Figure 11e shows the erosion and then deposition across a ridgeline. However, in most mountain regions, this deposited snow will avalanche to a lower elevation. Given there is no avalanche model in this code and no avalanche literature is cited, these results are not compelling. Perhaps this is a ridgeline that doesn’t have avalanches. But this needs to be noted if true.
In conclusion, I like that the authors are describing making the code HPC-aware by using CAF with a simple halo exchange. I think there is value in showing the community that “legacy” models can be updated and that it is “not that hard.” Such messaging has the potential to help normalize HPC-aware code development. However, the scaling results seem to show significant limitations in the scaling and the better CONUS scaling is almost certainly due to not simulating snow (in places erroneously). As a result I feel that the authors have over-stated their results that the model has strong-scaling and scales efficiently. I am also concerned that the model is not producing reasonable SWE.
Specific comments follow:
L9 100’s -> 100s (not possessive)
L21 1800 cores contradicts 2304 listed above?
L34 meters -> write out the order of magnitude. Just meters could be 1000s!
L51 “can be” is a bit hedgy. I think this would be stronger to state what aspects of snowmodel result in it being computationally expensive — physically based, 2 layer snow model with energy balance with lateral transport.
L71 dimensional?
L89 “properties” rather, these are states and fluxes
L91 This is unclear — is parallel input the only thing holding it back?
L104 missing closing ]
L131 The 23-24 period is unclear. It is perhaps made more clear in the results section, but my notes here were asking if this was the sim period or just a subset of the full year extracted? If the former, what are the initial conditions?
L147 “we hope to” I would be more firm in “we show” or similar
L166 “CAF syntax…” not clear that this ads much — other aspects of Fortran syntax are not noted. Is this just for algorithm readability later on? If the authors keep this, I suggest tightening this section as much as possible
L195 Throughout, “process’s” should be “process’” as per -> “possessive of a plural noun is formed by adding only an apostrophe when the noun ends in _s_”
L199 I know that HX has been defined by here, but I’d forgotten what this was and I would suggest considering writing it out again. Or just keep writing it out.
L200 “images” -> processes
L202 “some CAF implementations” Which ones? Why not just not support them / avoid them?
L215 is this spatially variable? if not, how do you select a representative value for something like CONUS domain?
L221 I would suggest using monospace fonts instead of italics to refer to algorithm variables
L230 I would clearly note it’s slow because of the comms overhead + mem transfer
L260 What happens if there is a wind direction discontinuity between the HX boundaries?

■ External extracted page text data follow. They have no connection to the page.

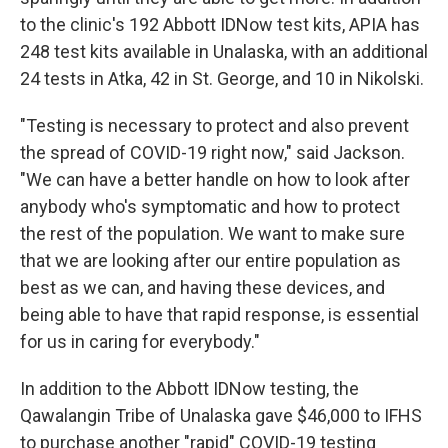
to the clinic's 192 Abbott IDNow test kits, APIA has
248 test kits available in Unalaska, with an additional
24 tests in Atka, 42 in St. George, and 10 in Nikolski.
"Testing is necessary to protect and also prevent
the spread of COVID-19 right now," said Jackson.
"We can have a better handle on how to look after
anybody who's symptomatic and how to protect
the rest of the population. We want to make sure
that we are looking after our entire population as
best as we can, and having these devices, and
being able to have that rapid response, is essential
for us in caring for everybody."
In addition to the Abbott IDNow testing, the
Qawalangin Tribe of Unalaska gave $46,000 to IFHS
to purchase another "rapid" COVID-19 testing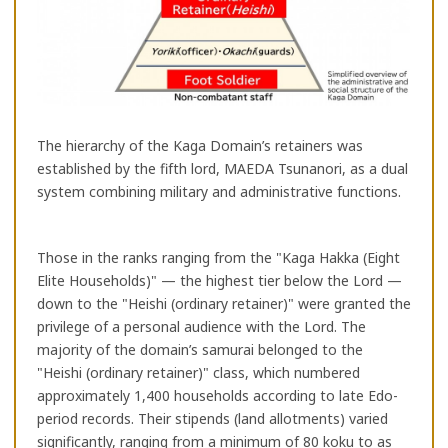
The hierarchy of the Kaga Domain’s retainers was
established by the fifth lord, MAEDA Tsunanori, as a dual
system combining military and administrative functions.
Those in the ranks ranging from the "Kaga Hakka (Eight
Elite Households)" — the highest tier below the Lord —
down to the "Heishi (ordinary retainer)" were granted the
privilege of a personal audience with the Lord. The
majority of the domain’s samurai belonged to the
"Heishi (ordinary retainer)" class, which numbered
approximately 1,400 households according to late Edo-
period records. Their stipends (land allotments) varied
significantly, ranging from a minimum of 80 koku to as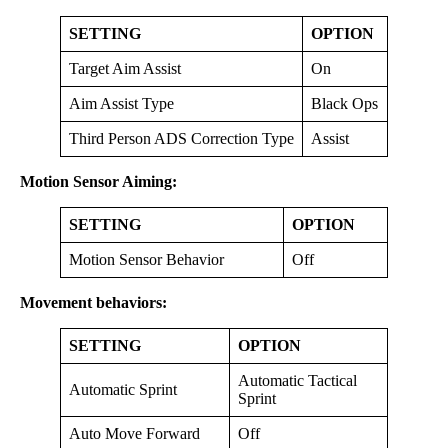
SETTING
OPTION
Target Aim Assist
On
Aim Assist Type
Black Ops
Third Person ADS Correction Type
Assist
Motion Sensor Aiming:
SETTING
OPTION
Motion Sensor Behavior
Off
Movement behaviors:
SETTING
OPTION
Automatic Tactical
Automatic Sprint
Sprint
Auto Move Forward
Off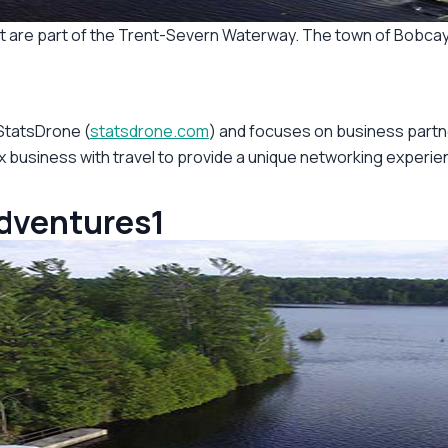
hat are part of the Trent-Severn Waterway. The town of Bobcay
 StatsDrone (
statsdrone.com
) and focuses on business partn
 business with travel to provide a unique networking experienc
adventures1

L285 Why maintain the serial portion if it makes the parallel code less optimal?
L286 Reading past here I think I figured out centralized, but it’s not super clear. My notes at this point were confused. The coorindation of all the processes working on this is not very clear to me and would benefit from a description.
L297 I’m not sure describing the non-parallel ASCII files is worth while. Why not simply state it needs binary files?
L300 process’
L315 How slow/bottleneck/compute intensive is this step?
L333 this needs code coverage to convince the reader that the compute intensive code paths have been stressed such that these are representative results.
L364 I struggled with this section to understand what code version was what, how it was related to the final code, how different it was, etc. Suggest cutting or at a minimum tighten significantly. I would also move the methodology descriptions into the methodology section.
L386 what are these different code versions?
L390 same code coverage criticism here
L431 “SWE-melt” suggest “ablation”
L432 Good to validate in the future, but as noted above the results as presented do not look right for mid winter across the northern US and especially Canada
L465 I believe this is over-stated
L526 Why are these scripts not available? It should be included so-as to make the experiments reproducible. Where can one obtain the input met forcing?Citation: https://doi.org/10.5194/egusphere-2023-1612-RC1 - AC3: 'Reply on RC1', Ross Mower, 11 Nov 2023
-
RC2: 'Comment on egusphere-2023-1612', Chen Zhang, 03 Sep 2023
In general, the manuscript is well written with clear objectives, meticulous methods, and results. The study introduced a novel parallelization method to accelerate the SnowModel and apply it to simulations on a larger scale, which carries significant scientific significance. However, I am concerned that the scientific reproducibility and presentation quality of this manuscript should be improved before any publication with standards expected for GMD. Below, I will provide detailed comments on each section:
Section 2: While it briefly introduced SnowModel and the authors' motivation for parallelization, I suggest separating the introduction to SnowModel into its own section and incorporating schematic diagrams of the model's structure. These diagrams would assist readers in understanding the parallelization strategies discussed in Section 3.3, and the "Parallelization Motivation" could be a subsection within Section 2.2.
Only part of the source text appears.